The science of replacing lost or damaged limbs or organs with mechanical analogues.

Often seen as a second option to tissue replacement through Genetic Engineering, cybernetics has several advantages and disadvantages.

The advantages: There is a slight increase in durability. However, there is an attendent decrease in flexibility, and the need for maintenence. Immediate availability. Most cybernetics that are not immediately to hand can be constructed in a relatively short period, with a turnaround of days at most. Cloned replacements, on the other hand, can require a period of several months to grow and test thouroughly for defects. As well, if people are without an organ or limb for extended periods of time while growing replacements, there can be a period of recalibration as they grow used to their newly returned facilites.

Disadvatages: Expensive: Comparatively expensive, the high level of technical competence at all levels of creation cause increased costs.

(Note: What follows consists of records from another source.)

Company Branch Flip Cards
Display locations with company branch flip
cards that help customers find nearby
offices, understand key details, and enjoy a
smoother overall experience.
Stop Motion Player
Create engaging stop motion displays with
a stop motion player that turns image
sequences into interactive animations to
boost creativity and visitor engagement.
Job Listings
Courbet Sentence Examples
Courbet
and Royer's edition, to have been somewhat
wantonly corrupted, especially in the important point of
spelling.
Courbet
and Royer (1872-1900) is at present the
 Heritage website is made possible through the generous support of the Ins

Visible: Although some efforts were initially made to attempt to replicate human texture and appearance, the difficulties in mimicing these traits while retaining the ability to feel sensation, pressure, and temperature are limited, and in those attempts made there was always something immediately visible just... off. Therefore, most cybernetics chose functionality over fashion. Reduced sensitivity. While all attampts are made to replicate human sensation, it is not always possible to do this prescisely. As such, sensation through cybernetic replacements can sometimes be quite different to that expected or experienced.

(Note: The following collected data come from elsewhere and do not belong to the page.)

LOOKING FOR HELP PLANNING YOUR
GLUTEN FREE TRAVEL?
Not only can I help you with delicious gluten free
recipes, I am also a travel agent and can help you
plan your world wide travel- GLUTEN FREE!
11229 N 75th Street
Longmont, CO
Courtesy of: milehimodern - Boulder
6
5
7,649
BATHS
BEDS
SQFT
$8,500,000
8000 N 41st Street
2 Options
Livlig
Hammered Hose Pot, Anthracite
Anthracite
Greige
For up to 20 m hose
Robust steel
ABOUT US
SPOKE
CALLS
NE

Curiously, due to military practice of providing its members who become injured with cybernetic replacements in order to reduce their convalescence time, there has grown a pattern of military members retaining their prosthetics as something to set them apart. This is in much the same way as members of other social subgroups have adopted patterns of clothing, tattooing, or other visual medium of differentiation. Possibly it is due to this reason that Military grade cybernetics are generally of much higher grade than civilian grade.

Although popular culture frequently shows Augmentation through cybernetics, particularly in the popular Jake Danger series of cartoons, the reality is that cybernetic augmentation carries so many attendant difficulties and is so immediately visibly obvious that is would be impractical to carry out.